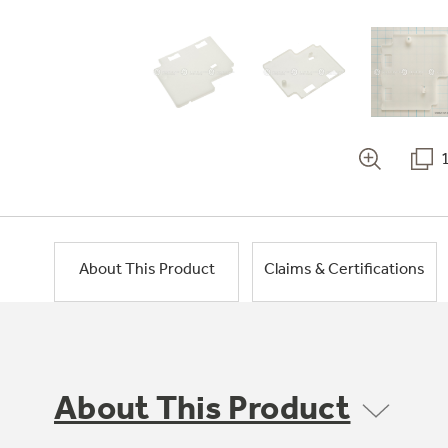
About This Product
Claims & Certifications
About This Product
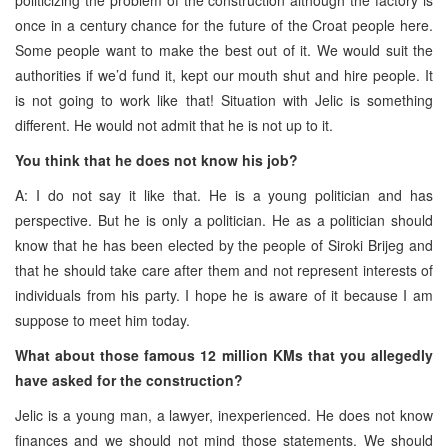
once in a century chance for the future of the Croat people here.
Some people want to make the best out of it. We would suit the
authorities if we’d fund it, kept our mouth shut and hire people. It
is not going to work like that! Situation with Jelic is something
different. He would not admit that he is not up to it.
You think that he does not know his job?
A: I do not say it like that. He is a young politician and has
perspective. But he is only a politician. He as a politician should
know that he has been elected by the people of Siroki Brijeg and
that he should take care after them and not represent interests of
individuals from his party. I hope he is aware of it because I am
suppose to meet him today.
What about those famous 12 million KMs that you allegedly
have asked for the construction?
Jelic is a young man, a lawyer, inexperienced. He does not know
finances and we should not mind those statements. We should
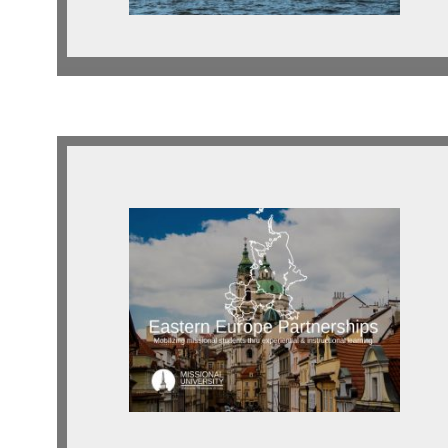
Eastern Europe
Looking for indigenous and
expatriate partnerships across
Eastern Europe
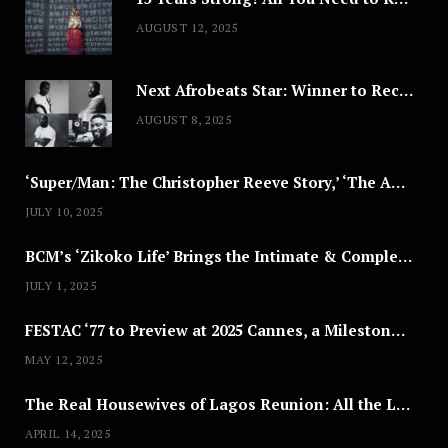
AUGUST 12, 2025
Next Afrobeats Star: Winner to Receive $100,000 Music Deal
AUGUST 8, 2025
‘Super/Man: The Christopher Reeve Story,’ ‘The ABC Killer’ & Other Documentaries to Stream This July
JULY 10, 2025
BCM’s ‘Zikoko Life’ Brings the Intimate & Complex Lives of Nigerian Women Reclaiming Agency to TV
JULY 1, 2025
FESTAC ‘77 to Preview at 2025 Cannes, a Milestone for African Cinema
MAY 12, 2025
The Real Housewives of Lagos Reunion: All the Looks
APRIL 14, 2025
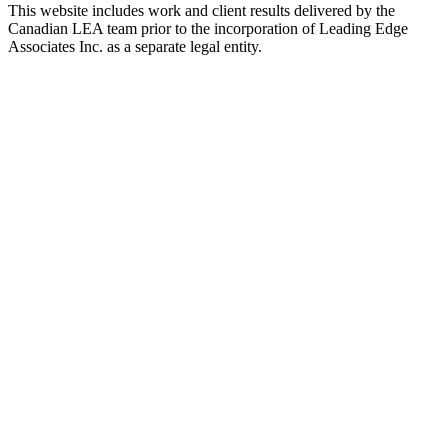
This website includes work and client results delivered by the
Canadian LEA team prior to the incorporation of Leading Edge
Associates Inc. as a separate legal entity.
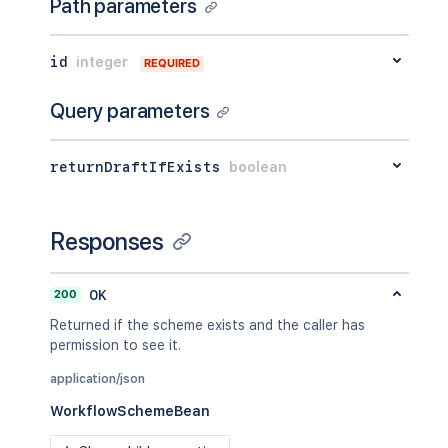
Path parameters
id
integer
REQUIRED
Query parameters
returnDraftIfExists
boolean
Responses
200
OK
Returned if the scheme exists and the caller has
permission to see it.
application/json
WorkflowSchemeBean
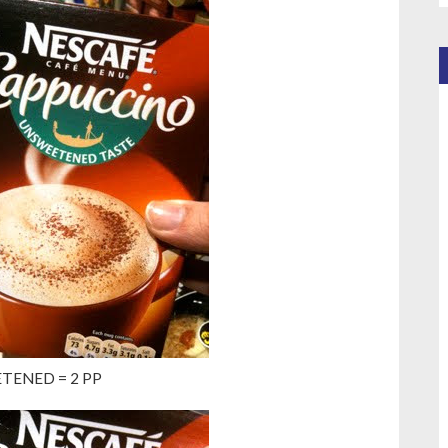
TENED = 2 PP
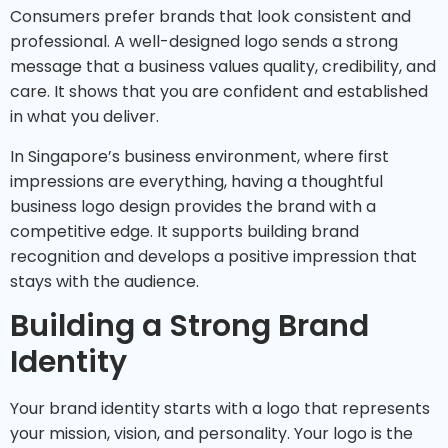
Consumers prefer brands that look consistent and
professional. A well-designed logo sends a strong
message that a business values quality, credibility, and
care. It shows that you are confident and established
in what you deliver.
In Singapore’s business environment, where first
impressions are everything, having a thoughtful
business logo design provides the brand with a
competitive edge. It supports building brand
recognition and develops a positive impression that
stays with the audience.
Building a Strong Brand
Identity
Your brand identity starts with a logo that represents
your mission, vision, and personality. Your logo is the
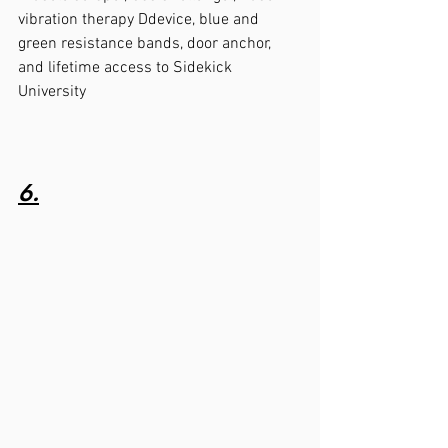
vibration therapy Ddevice, blue and 
green resistance bands, door anchor, 
and lifetime access to Sidekick 
University 
6.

....

ACTION ITEM: I would like the exact lines from the data above, starting with the one that holds "competitive edge. It supports building brand" and going on through the one that holds "vibration therapy Ddevice, blue and", without the pictures.

TASK RESULT:
competitive edge. It supports building brand
recognition and develops a positive impression that
stays with the audience.
Building a Strong Brand
Identity
Your brand identity starts with a logo that represents
your mission, vision, and personality. Your logo is the
vibration therapy Ddevice, blue and 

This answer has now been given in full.